Sleep, that fickle courtier of our hours of ease, had deserted Hugh. When the last hour of the last day was over, and the dawn which he had bound himself in honor not to see found him sitting alone in his room, where he had sat all night, horror fell upon him at what he had done. Now that its mire was upon him he saw by how foul, by how dastardly a path he had escaped.
"To every coward safety, and afterwards his evil hour." Hugh's evil hour had come. But was he a coward? Men not braver than he have earned the Victoria Cross, have given up their lives freely for others. Hugh had it in him to do as well as any man in hot blood, but not in cold. That was where Lord Newhaven had the advantage of him. He had been overmatched from the first. The strain without had been greater than the power of resistance within. As the light grew Hugh tasted of that cup which God holds to no man's lips—remorse. Would the cup of death which he had pushed aside have been more bitter?
He took up his life like a thief. Was it not stolen? He could not bear his rooms. He could not bear the crowded streets. He could not bear the parks. He wandered aimlessly from one to the other, driven out of each in turn, consumed by the smouldering flame of his self-contempt. Scorn seemed written on the faces of the passers-by. As the day waned, he found himself once again for the twentieth time in the park
, pacing in "the dim, persistent rain," which had been falling all day.
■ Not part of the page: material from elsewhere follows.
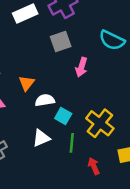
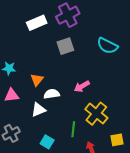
pink arrow: (81, 67) -> (82, 86), moved, turned 42
cyan square: (63, 116) -> (47, 142), moved
white triangle: (41, 138) -> (38, 110), moved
But he could not get away from the distant roar of the traffic. He heard it everywhere, like the Niagara which he had indeed escaped, but the sound of which would be in his ears till he died. He drew nearer and nearer to the traffic, and stood still in the rain listening to it intently. Might one of those thousand wheels be even now bringing his enemy towards him, to force him to keep his unspoken word. Hugh had not realized that his worst enemy was he who stood with him in the rain.
The forlorn London trees, black and bare, seemed to listen too, and to cling closer to their parks and grass, as if they dimly foresaw the inevitable time coming when they too should toil, and hate, and suffer, as they saw on all sides those stunted uprooted figures toil and suffer, which had once been trees like themselves. "We shall come to it," they seemed to say, shivering in all their branches, as they peered through the iron rails at the stream of human life, much as man peers at a passing funeral.
The early night drove Hugh back to the house. He found a note, from a man who had rooms above him, enclosing a theatre ticket, which at the last moment he had been prevented using. He instantly clutched at the idea of escaping from himself for a few hours at least. He hastily changed his wet clothes, ate the food that had been prepared for him, and hurried out once more.
The play was "Julius Cæsar," at Her Majesty's. He had seen it several times, but to-night it appealed to him as it had never done before. He hardly noticed the other actors. His whole interest centred in the awful figure of Cassius, splendid in its unswerving deathless passion of a great hate and a great love. His eyes never left the ruthless figure as it stood in silence with its unflinching eyes upon its victim. Had not Lord Newhaven thus watched him, Hugh, ready to strike when the hour came.
The moment of the murder was approaching. Hugh held his breath. Cassius knelt with the rest before Cæsar. Hugh saw his hand seek the handle of his sword, saw the end of the sheath tilt upwards under his robe as the blade slipped out of it. Then came the sudden outburst of animal ferocity long held in leash, of stab on stab, the self-recovery, the cold stare at the dead figure with Cassius's foot upon its breast.